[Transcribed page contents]
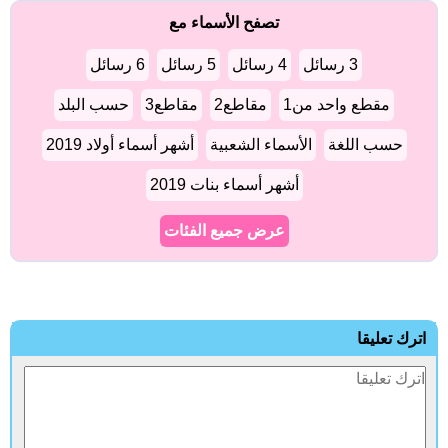
تصفح الأسماء مع
3 رسائل
4 رسائل
5 رسائل
6 رسائل
مقطع واحد من1
مقاطع2
مقاطع3
حسب البلد
حسب اللغة
الأسماء الشعبية
أشهر أسماء أولاد 2019
أشهر أسماء بنات 2019
عرض جميع الفئات
اترك تعليقا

Required work:
Your task is to retype the records above in full and exactly, omitting the pictures.

Result of the task:
تصفح الأسماء مع
3 رسائل
4 رسائل
5 رسائل
6 رسائل
مقطع واحد من1
مقاطع2
مقاطع3
حسب البلد
حسب اللغة
الأسماء الشعبية
أشهر أسماء أولاد 2019
أشهر أسماء بنات 2019
عرض جميع الفئات
اترك تعليقا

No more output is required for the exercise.